– Ну, тогда про общественную деятельность. Как часто в жизни вы меняли свои взгляды? Есть выражение, что не меняются только дураки. И другое выражение, что менять взгляды можно, но только один раз.
– Мои взгляды претерпевали определённые изменения, они корректировались, они уточнялись, приобретали нюансы. Но кардинально я свои взгляды никогда не менял. Я был воспитан как советский человек. Для советского человека всегда было свойственно сверхценное отношение к государству. Оно у меня осталось. Если взять мою публицистику 90-х годов, когда я был в жёсткой оппозиции к той власти, то там моя постоянная тема – забота о восстановлении разрушенного государства.
– А почему вы не говорите о том, что вы писали в 1980‐е, когда вы, извините, разрушали государство?
– Это неправильная постановка вопроса. У меня, кстати, на эту тему есть эссе, довольно смешное «Как я был колебателем основ». Дело в том, что я, как вы догадываетесь, по профессии писатель. А писатель, который не обладает социальной чувствительностью и не видит недостатков общества, никому не интересен, тогда он просто плохой писатель. Понятно, что советская система была в кризисе, и любой объективный писатель, особенно с сатирическим уклоном, как я, не мог этого не заметить. Но я хотел рассказать о плохом, чтобы стало лучше. Например, когда я писал «Сто дней до приказа», показывал дедовщину, что вообще было закрытой темой, я никогда не призывал упразднить армию из-за того, что там есть дедовщина. Помню, в году 91-м меня пригласил в свою передачу Познер, шла речь об армии. Участники начали её громить: мол, не нужна, разогнать… А я стал за неё заступаться. Познер вдруг говорит: «Как же так, вы же написали «Сто дней до приказа»?» И что? Куприн написал «Поединок», но он же не призывал к поражению России ни в японской, ни в германской войне. То же самое и с комсомолом. Мне не нравилось «обаппарачивание» комсомола, не нравились молодые функционеры, для которых главным была прежде всего карьера, личное благосостояние. Кстати, я правильно их проинтуичил, многие из них стали миллионерами. Но я никогда и нигде не говорил, что в нашей сверхцентрализованной стране не нужна государственная молодёжная организация. Я считаю, что советский проект вполне был реформируем. Его можно было модернизировать, не разрушая. Это как реконструируют завод, не прекращая выпуска продукции. А мы взорвали завод.

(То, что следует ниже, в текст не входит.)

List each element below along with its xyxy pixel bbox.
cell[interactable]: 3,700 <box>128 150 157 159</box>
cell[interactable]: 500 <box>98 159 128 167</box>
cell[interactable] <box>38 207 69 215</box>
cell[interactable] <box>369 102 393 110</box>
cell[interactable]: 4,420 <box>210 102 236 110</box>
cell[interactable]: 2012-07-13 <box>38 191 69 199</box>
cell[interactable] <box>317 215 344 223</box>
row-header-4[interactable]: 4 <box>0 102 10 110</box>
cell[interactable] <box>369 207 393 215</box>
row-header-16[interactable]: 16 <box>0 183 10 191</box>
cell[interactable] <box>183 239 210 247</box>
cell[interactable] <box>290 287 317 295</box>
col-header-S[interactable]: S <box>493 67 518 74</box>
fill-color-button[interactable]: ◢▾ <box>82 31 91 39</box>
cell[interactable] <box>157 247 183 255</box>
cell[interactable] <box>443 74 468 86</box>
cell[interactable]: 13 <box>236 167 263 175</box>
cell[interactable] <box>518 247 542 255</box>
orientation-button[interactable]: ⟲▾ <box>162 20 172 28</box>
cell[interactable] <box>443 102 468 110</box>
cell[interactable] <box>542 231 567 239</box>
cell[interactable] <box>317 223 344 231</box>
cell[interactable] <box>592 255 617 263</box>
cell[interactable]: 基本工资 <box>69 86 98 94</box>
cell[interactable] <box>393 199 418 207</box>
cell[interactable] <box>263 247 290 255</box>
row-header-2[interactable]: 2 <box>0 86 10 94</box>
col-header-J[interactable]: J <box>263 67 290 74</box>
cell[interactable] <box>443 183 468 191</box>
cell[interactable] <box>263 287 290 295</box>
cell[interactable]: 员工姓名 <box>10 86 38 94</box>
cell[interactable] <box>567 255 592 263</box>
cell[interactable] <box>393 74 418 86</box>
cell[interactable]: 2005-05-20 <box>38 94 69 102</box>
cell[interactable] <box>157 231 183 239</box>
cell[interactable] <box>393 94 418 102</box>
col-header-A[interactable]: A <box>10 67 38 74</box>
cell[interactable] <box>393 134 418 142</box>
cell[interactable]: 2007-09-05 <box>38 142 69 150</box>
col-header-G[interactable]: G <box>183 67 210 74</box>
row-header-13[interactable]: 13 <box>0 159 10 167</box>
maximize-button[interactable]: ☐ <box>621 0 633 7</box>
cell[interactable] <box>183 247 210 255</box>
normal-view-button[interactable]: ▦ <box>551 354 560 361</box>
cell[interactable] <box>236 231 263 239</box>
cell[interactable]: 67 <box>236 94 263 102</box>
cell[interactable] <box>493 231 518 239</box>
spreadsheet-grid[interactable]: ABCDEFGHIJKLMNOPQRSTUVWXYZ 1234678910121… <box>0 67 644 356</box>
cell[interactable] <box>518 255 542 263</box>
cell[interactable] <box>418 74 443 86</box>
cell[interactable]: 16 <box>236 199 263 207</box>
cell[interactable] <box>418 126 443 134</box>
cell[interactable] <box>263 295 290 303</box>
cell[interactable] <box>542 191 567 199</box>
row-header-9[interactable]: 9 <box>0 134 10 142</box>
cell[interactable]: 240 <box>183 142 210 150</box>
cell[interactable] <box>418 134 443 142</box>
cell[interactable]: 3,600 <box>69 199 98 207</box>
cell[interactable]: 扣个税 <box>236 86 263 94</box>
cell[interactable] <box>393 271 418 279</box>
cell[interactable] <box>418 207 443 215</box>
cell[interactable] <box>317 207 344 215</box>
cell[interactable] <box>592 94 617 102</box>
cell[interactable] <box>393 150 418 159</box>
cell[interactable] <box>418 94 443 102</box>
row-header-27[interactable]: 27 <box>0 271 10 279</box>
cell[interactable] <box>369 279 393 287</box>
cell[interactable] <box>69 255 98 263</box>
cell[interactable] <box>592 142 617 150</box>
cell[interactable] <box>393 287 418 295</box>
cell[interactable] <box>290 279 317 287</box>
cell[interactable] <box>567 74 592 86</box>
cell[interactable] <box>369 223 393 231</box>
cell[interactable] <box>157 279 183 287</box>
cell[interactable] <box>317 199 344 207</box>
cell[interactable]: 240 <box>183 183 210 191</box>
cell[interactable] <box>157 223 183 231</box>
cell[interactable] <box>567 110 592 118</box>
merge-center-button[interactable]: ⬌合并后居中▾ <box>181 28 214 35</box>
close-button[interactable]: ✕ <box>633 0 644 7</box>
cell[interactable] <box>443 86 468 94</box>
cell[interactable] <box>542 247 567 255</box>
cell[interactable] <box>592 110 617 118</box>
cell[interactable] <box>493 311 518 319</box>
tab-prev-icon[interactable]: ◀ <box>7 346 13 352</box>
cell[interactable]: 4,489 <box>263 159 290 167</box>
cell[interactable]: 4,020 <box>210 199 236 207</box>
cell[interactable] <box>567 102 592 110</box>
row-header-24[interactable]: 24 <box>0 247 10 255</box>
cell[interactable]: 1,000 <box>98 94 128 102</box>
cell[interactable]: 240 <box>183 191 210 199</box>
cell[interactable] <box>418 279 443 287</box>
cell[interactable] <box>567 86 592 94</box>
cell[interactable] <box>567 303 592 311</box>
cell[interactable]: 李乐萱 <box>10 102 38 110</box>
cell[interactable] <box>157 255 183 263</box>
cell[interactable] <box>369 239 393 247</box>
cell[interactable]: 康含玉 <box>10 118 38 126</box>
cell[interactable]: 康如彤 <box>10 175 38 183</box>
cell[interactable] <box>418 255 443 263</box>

– То есть, если бы Андропов прожил ещё лет пятнадцать, а Горбачёв вообще бы не пришёл к власти, то тогда…
– Я думаю, ничего бы не развалилось, если бы генеральным секретарём стал, например, Романов, военный системщик. В чём беда Горбачёва? Он гуманитарий. Как я, например. У него мысль за языком не поспевает. Поставьте меня руководить экономикой – я всё развалю. Тут нужен системный человек.
– Но тогда бы ни в армии не произошло никаких гуманитарных реформ, о чём вы писали, ни в комсомоле. Всё бы заморозилось, и система просуществовала бы не шесть лет, как при Горбачёве, а, скажем, пятьдесят, но потом всё равно бы рухнула.
– Не факт. Александр Третий «подморозил» пореформенную Россию, и это был последний расцвет империи. Андропов, кстати, был человек хорошо образованный, коллекционировал и разбирался в западном изобразительном искусстве.
– Многие кэгэбэшники были образованными, ну и что?
– Я к тому, что западный политический и экономический опыт был им изучен. Думаю, там план был такой: сначала привести в рабочее состояние то, что есть, а уже потом начинать какие-то реформы. Собственно, это был китайский путь.
– А по-моему, когда вы писали первые свои две вещи, так сильно нашумевшие, вы так не думали. Может, просто вы стали в два раза старше и это проблема ваших чисто возрастных изменений? Хотя и на этот счёт есть хорошее выражение: плох тот, кто в молодости не был романтиком, а в старости не стал консерватором.